JB provided an overview of the project aim which includes co-design to implement a public sector complaints service that meets children’s rights and needs, working in co-operation with CYP, public bodies and wider stakeholders. He spoke to the key engagement topics of reassurance and confidence building (i.e., the fear that CYP have in complaints processes) – to give children the confidence and comfort to complaints, channels of communication; formality, timescales, advocacy, assessment of capacity, balancing rights and consent of parents

JB outlined the current timeline of the project. Final testing will take place over the coming weeks which will be followed by a formal public consultation. The publication of the process will happen in early 2023 year with a soft launch in April 2023.

KT noted the General Comments on Article 12 and early childhood respectively were very helpful in outlining children’s capacity. For example, "A child should be presumed to have the capacity to form his or her own view… it is not up to the child to first prove his or her capacity” quoted from paragraph 20, the importance of providing information to support a child to form a view.

DN asked for more information about SPSO’s collaboration with the Children's Commissioner in developing the resources for complaints handling but also, more generally, the "division of labour" and their respective roles in supporting children. AS noted SPSO are in contact with the Children’s Commissioner who have been and will be key in the discussions about the resources, language and roll out of the child-friendly complaints project. GW noted the Children’s Commissioner isn’t an Ombudsmen, which is an important distinction to make. There isn’t a ‘function overlap’ between both parties on complaints.

LC noted COSLA had a recent discussion with ADES around this work. ADES are keen to engage with SPSO given school level and LA level arrangements. LC suggested arranging a meeting between COSLA, ADES and SPSO. AS said he would be happily involved in the work.

Action: Laura Caven and Andrew Sheridan to arrange a meeting between COSLA, ADES and SPSO around the child-friendly complaints project.

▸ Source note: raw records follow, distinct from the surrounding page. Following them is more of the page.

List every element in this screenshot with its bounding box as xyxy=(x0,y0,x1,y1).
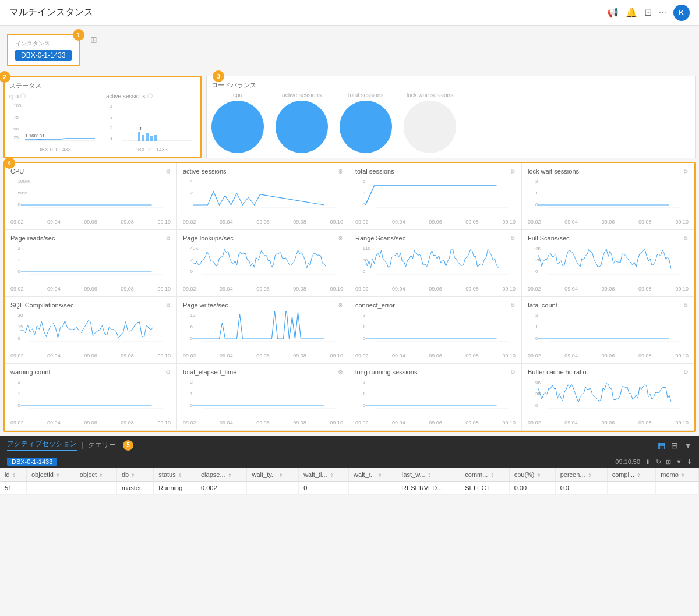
svg-text:1.168131: 1.168131 xyxy=(25,133,45,139)
sort-arrow: ⇕ xyxy=(11,473,16,478)
more-icon[interactable]: ··· xyxy=(659,8,666,18)
refresh-icon[interactable]: ↻ xyxy=(656,458,661,466)
status-section: 2 ステータス cpu ⓘ 100 75 50 25 xyxy=(3,76,202,158)
metric-title-connect_error: connect_error ⚙ xyxy=(355,302,516,309)
metric-chart-range_scans: 110 55 0 xyxy=(355,244,516,285)
bell-icon[interactable]: 🔔 xyxy=(626,7,637,18)
table-row[interactable]: 51masterRunning0.0020RESERVED...SELECT0.… xyxy=(0,482,699,495)
cell-percen---: 0.0 xyxy=(555,482,607,495)
svg-text:0: 0 xyxy=(535,269,538,274)
tab-active-sessions[interactable]: アクティブセッション xyxy=(7,439,77,451)
load-total-circle xyxy=(340,101,392,153)
metric-gear-lock_wait[interactable]: ⚙ xyxy=(683,168,689,175)
window-icon[interactable]: ⊡ xyxy=(644,7,652,18)
metric-gear-range_scans[interactable]: ⚙ xyxy=(510,235,516,242)
metric-chart-page_lookups: 40K 20K 0 xyxy=(183,244,343,285)
metric-gear-fatal_count[interactable]: ⚙ xyxy=(683,302,689,309)
metric-gear-buffer_cache[interactable]: ⚙ xyxy=(683,369,689,376)
active-sessions-mini-chart: active sessions ⓘ 4 3 2 1 1 xyxy=(106,93,196,148)
layout-icon[interactable]: ⊞ xyxy=(90,35,97,44)
svg-text:4: 4 xyxy=(110,104,113,109)
svg-text:2: 2 xyxy=(110,125,113,130)
metric-chart-page_reads: 2 1 0 xyxy=(10,244,171,285)
header-actions: 📢 🔔 ⊡ ··· K xyxy=(607,5,690,21)
col-object[interactable]: object ⇕ xyxy=(75,468,116,482)
cell-cpu---: 0.00 xyxy=(509,482,555,495)
filter-icon[interactable]: ▼ xyxy=(676,458,682,465)
col-compl---[interactable]: compl... ⇕ xyxy=(607,468,656,482)
instance-section: 1 インスタンス DBX-0-1-1433 xyxy=(7,34,80,66)
section2-badge: 2 xyxy=(0,71,10,83)
metric-gear-total_elapsed[interactable]: ⚙ xyxy=(338,369,343,376)
columns-icon[interactable]: ⊞ xyxy=(666,458,671,466)
svg-text:2: 2 xyxy=(18,246,21,251)
col-objectid[interactable]: objectid ⇕ xyxy=(26,468,75,482)
metric-gear-page_lookups[interactable]: ⚙ xyxy=(338,235,343,242)
col-cpu---[interactable]: cpu(%) ⇕ xyxy=(509,468,555,482)
cell-status: Running xyxy=(154,482,196,495)
metric-svg-connect_error: 2 1 0 xyxy=(355,311,516,346)
svg-text:0: 0 xyxy=(363,403,366,408)
metric-xaxis-page_writes: 09:0209:0409:0609:0809:10 xyxy=(183,353,343,359)
sort-arrow: ⇕ xyxy=(489,473,494,478)
metric-gear-connect_error[interactable]: ⚙ xyxy=(510,302,516,309)
metric-svg-page_lookups: 40K 20K 0 xyxy=(183,244,343,279)
col-memo[interactable]: memo ⇕ xyxy=(656,468,699,482)
cell-comm---: SELECT xyxy=(460,482,509,495)
load-cpu-circle xyxy=(211,101,264,153)
cpu-mini-area: 100 75 50 25 1.168131 DBX-0-1-1433 xyxy=(9,101,99,148)
col-elapse---[interactable]: elapse... ⇕ xyxy=(196,468,246,482)
col-last-w---[interactable]: last_w... ⇕ xyxy=(397,468,460,482)
metric-gear-page_writes[interactable]: ⚙ xyxy=(338,302,343,309)
load-lock-circle xyxy=(404,101,456,153)
svg-text:75: 75 xyxy=(13,115,19,120)
metric-cell-page_lookups: Page lookups/sec ⚙ 40K 20K 0 09:0209:040… xyxy=(177,230,350,297)
svg-text:1: 1 xyxy=(18,391,21,396)
metric-gear-total_sessions[interactable]: ⚙ xyxy=(510,168,516,175)
col-id[interactable]: id ⇕ xyxy=(0,468,26,482)
download-icon[interactable]: ⬇ xyxy=(687,458,692,466)
sort-arrow: ⇕ xyxy=(130,473,135,478)
metric-gear-full_scans[interactable]: ⚙ xyxy=(683,235,689,242)
metric-cell-long_running: long running sessions ⚙ 2 1 0 09:0209:04… xyxy=(350,364,522,431)
tab-query[interactable]: クエリー xyxy=(88,440,116,450)
metric-cell-page_reads: Page reads/sec ⚙ 2 1 0 09:0209:0409:0609… xyxy=(5,230,177,297)
metric-chart-warning_count: 2 1 0 xyxy=(10,378,171,419)
col-db[interactable]: db ⇕ xyxy=(116,468,153,482)
col-wait-ti---[interactable]: wait_ti... ⇕ xyxy=(299,468,349,482)
metric-gear-long_running[interactable]: ⚙ xyxy=(510,369,516,376)
user-avatar[interactable]: K xyxy=(673,5,690,21)
metric-svg-total_sessions: 6 3 0 xyxy=(355,177,516,212)
grid-icon[interactable]: ▦ xyxy=(658,441,665,450)
svg-text:1: 1 xyxy=(139,126,142,132)
metric-chart-fatal_count: 2 1 0 xyxy=(528,311,689,352)
section4-badge: 4 xyxy=(3,157,15,169)
metric-gear-warning_count[interactable]: ⚙ xyxy=(165,369,171,376)
col-wait-r---[interactable]: wait_r... ⇕ xyxy=(349,468,397,482)
col-comm---[interactable]: comm... ⇕ xyxy=(460,468,509,482)
col-status[interactable]: status ⇕ xyxy=(154,468,196,482)
metric-chart-cpu: 100% 50% 0 xyxy=(10,177,171,218)
svg-rect-12 xyxy=(138,132,140,141)
metric-gear-page_reads[interactable]: ⚙ xyxy=(165,235,171,242)
svg-text:1: 1 xyxy=(535,190,538,196)
metric-gear-cpu[interactable]: ⚙ xyxy=(165,168,171,175)
active-sessions-instance: DBX-0-1-1433 xyxy=(106,147,196,153)
collapse-icon[interactable]: ▼ xyxy=(684,441,692,450)
megaphone-icon[interactable]: 📢 xyxy=(607,7,619,18)
metric-cell-page_writes: Page writes/sec ⚙ 12 6 0 09:0209:0409:06… xyxy=(177,297,350,364)
metric-gear-sql_compile[interactable]: ⚙ xyxy=(165,302,171,309)
pause-icon[interactable]: ⏸ xyxy=(645,458,651,465)
session-instance[interactable]: DBX-0-1-1433 xyxy=(7,458,57,466)
session-header: アクティブセッション | クエリー 5 ▦ ⊟ ▼ xyxy=(0,436,699,455)
svg-text:3: 3 xyxy=(363,190,366,196)
load-circles: cpu active sessions total sessions lock … xyxy=(211,92,690,153)
svg-text:12: 12 xyxy=(190,313,196,318)
metric-gear-active_sessions[interactable]: ⚙ xyxy=(338,168,343,175)
instance-tag[interactable]: DBX-0-1-1433 xyxy=(15,50,72,61)
col-wait-ty---[interactable]: wait_ty... ⇕ xyxy=(247,468,299,482)
table-icon[interactable]: ⊟ xyxy=(671,441,678,450)
svg-text:2: 2 xyxy=(190,190,193,196)
svg-text:1: 1 xyxy=(363,391,366,396)
col-percen---[interactable]: percen... ⇕ xyxy=(555,468,607,482)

LP noted in the chat function that she is keen to see if SPSO are considering advocacy using an independent advocacy framework, which should always be relationships-based. She agreed with KT’s suggestions around capacity and General Comment 12, also thinking about disabled children and considering how to provide support so they can exercise capacity on an equal basis to non-disabled children, in order to uphold the PSED as well as UNCRC and CRPD.

RA agreed to share the presentation with members and noted she is happy to take questions in writing.

Action: Eilidh Walker to share SPSO presentation with the minutes after the meeting.

Any other business

LL updated the group on interim plans for communications for World Children’s Day (WCD). LL indicated that we will not be publishing a Progress Report on the Action Plan but will be publishing the Scottish Position Statement to coincide with World Children’s Day. This will include our responses to a list of issues the UN Committee has submitted to the UK as a whole. LL noted the revised Bill will not be debated and passed by WCD, stating that it may be possible to have the motion and amendments to the Bill published by this date but this depends on when we hear back from Parliament on admissibility and from the UK Government.

The Parent, Carers and Families booklet will be launched online and then updated into paper form once the Bill is passed. Young Scot is also running a co-created comms plan and we are scoping the possibility of publishing a blog post every week day in the week leading to WCD. We will update SIB on these plans by correspondence.

DN asked whether SG will be sending their position statement to the UN Committee in Geneva? LL noted she was unaware of this opportunity and will follow up with Agnes Rennick who leads on the work around the position statement.

Action: Liz Levy to speak to Agnes Rennick about submitting the Scottish Position Statement to the UN Committee in Geneva.

The Children’s Parliament will present at the next meeting on the work they are undertaking to support UNCRC implementation.

The next meeting is on Tuesday 22 November 15:30 to 17:00 PM.